| WHAT IS EXPECTED |
Return all lines from the entries below in which the word "върху" is present.

| Items from a data source |
++++++++++

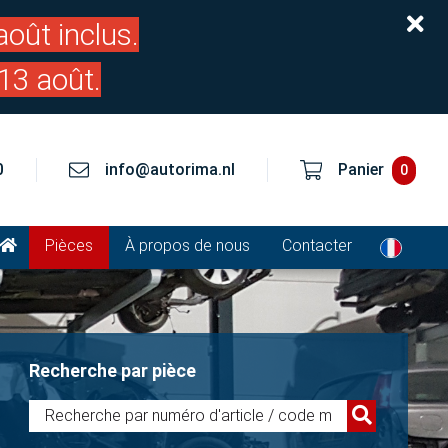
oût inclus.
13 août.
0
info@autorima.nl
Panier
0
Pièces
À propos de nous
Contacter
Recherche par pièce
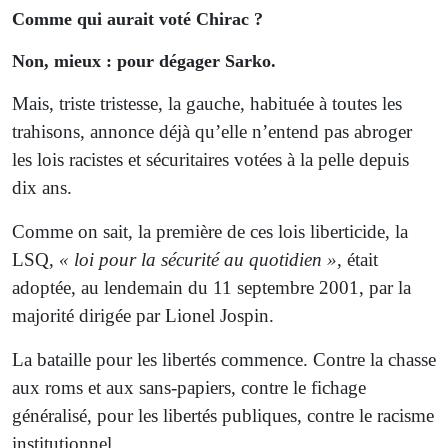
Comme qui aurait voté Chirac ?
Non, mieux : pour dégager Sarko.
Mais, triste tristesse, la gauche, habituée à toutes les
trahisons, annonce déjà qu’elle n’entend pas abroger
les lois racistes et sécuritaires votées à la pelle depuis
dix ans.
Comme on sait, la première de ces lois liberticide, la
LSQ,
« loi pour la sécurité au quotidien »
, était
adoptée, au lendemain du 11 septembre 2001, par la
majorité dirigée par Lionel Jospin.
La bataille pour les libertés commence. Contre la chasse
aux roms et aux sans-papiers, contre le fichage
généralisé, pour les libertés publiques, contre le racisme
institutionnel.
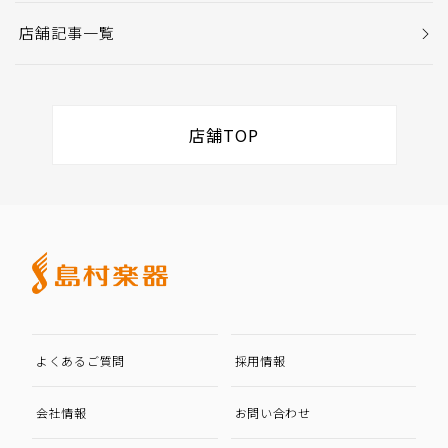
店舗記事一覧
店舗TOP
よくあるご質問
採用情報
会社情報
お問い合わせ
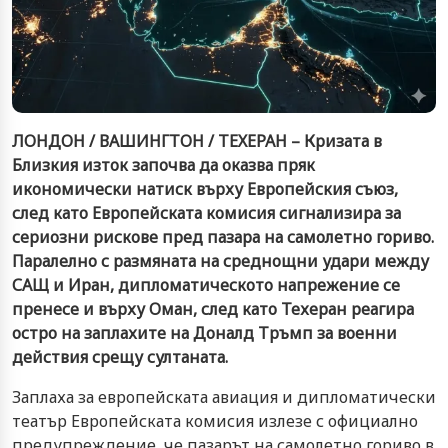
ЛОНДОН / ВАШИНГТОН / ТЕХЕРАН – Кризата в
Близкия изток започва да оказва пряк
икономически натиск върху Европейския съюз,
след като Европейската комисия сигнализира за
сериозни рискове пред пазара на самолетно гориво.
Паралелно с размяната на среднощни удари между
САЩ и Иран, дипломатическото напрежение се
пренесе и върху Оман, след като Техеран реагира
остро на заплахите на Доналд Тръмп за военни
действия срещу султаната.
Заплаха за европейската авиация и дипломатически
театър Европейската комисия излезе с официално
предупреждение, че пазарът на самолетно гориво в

++++++++++

| WRITTEN ANSWER |
икономически натиск върху Европейския съюз,
пренесе и върху Оман, след като Техеран реагира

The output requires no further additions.